▶ [AIM OF THE EXERCISE]:
Print exactly the lines below between the line holding "Великобритании, 16 —" and the line holding "девять граждан Литвы, два — Латвии и один —", inclusive, and nothing more.

▶ [SOURCE DATA]:

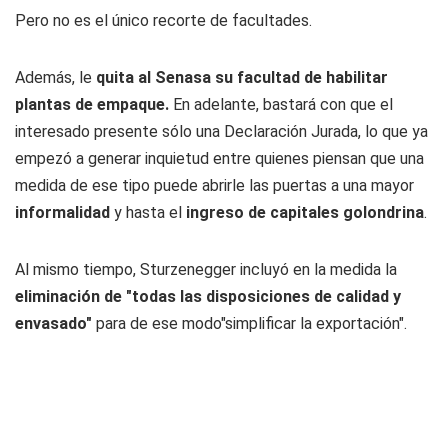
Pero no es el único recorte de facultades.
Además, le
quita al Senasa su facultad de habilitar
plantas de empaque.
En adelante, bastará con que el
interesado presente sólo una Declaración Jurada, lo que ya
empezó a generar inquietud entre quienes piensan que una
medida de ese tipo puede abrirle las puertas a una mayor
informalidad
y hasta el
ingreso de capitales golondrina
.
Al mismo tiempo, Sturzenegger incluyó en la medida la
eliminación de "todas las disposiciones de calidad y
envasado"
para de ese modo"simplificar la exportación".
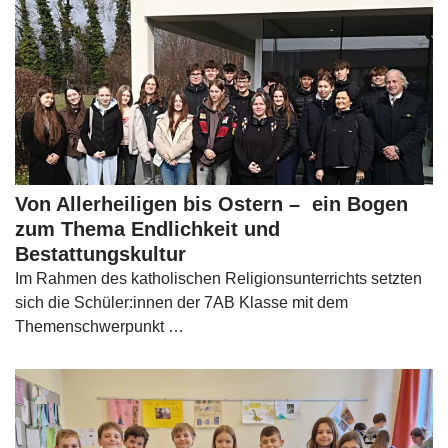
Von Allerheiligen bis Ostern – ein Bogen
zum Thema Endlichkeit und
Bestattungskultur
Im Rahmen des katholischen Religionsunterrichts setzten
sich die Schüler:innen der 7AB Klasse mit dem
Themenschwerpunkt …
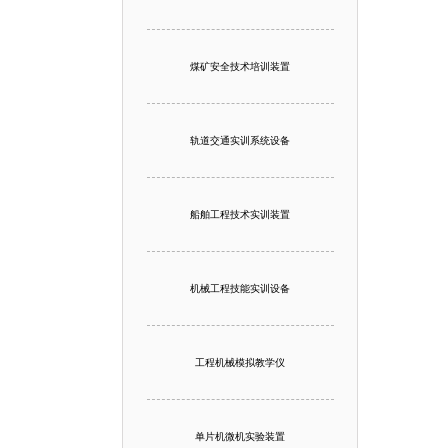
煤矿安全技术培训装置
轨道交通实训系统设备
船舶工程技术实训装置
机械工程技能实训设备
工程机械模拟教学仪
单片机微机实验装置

--

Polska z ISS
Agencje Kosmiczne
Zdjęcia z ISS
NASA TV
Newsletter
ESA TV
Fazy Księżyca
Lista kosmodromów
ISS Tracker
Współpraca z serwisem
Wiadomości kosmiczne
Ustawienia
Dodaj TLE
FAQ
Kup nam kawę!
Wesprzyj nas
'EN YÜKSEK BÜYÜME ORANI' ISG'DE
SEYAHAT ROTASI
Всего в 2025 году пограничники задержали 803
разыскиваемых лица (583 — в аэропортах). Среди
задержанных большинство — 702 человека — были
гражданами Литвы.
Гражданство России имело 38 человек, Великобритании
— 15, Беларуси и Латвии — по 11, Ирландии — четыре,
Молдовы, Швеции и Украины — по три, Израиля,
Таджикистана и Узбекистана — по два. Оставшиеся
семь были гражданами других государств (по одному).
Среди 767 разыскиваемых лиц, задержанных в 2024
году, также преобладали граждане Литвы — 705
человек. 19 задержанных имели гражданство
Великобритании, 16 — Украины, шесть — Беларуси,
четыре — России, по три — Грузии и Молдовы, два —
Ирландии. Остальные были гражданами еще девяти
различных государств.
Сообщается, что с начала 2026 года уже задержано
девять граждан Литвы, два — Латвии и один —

▶ [RESPONSE]:
Великобритании, 16 — Украины, шесть — Беларуси,
четыре — России, по три — Грузии и Молдовы, два —
Ирландии. Остальные были гражданами еще девяти
различных государств.
Сообщается, что с начала 2026 года уже задержано
девять граждан Литвы, два — Латвии и один —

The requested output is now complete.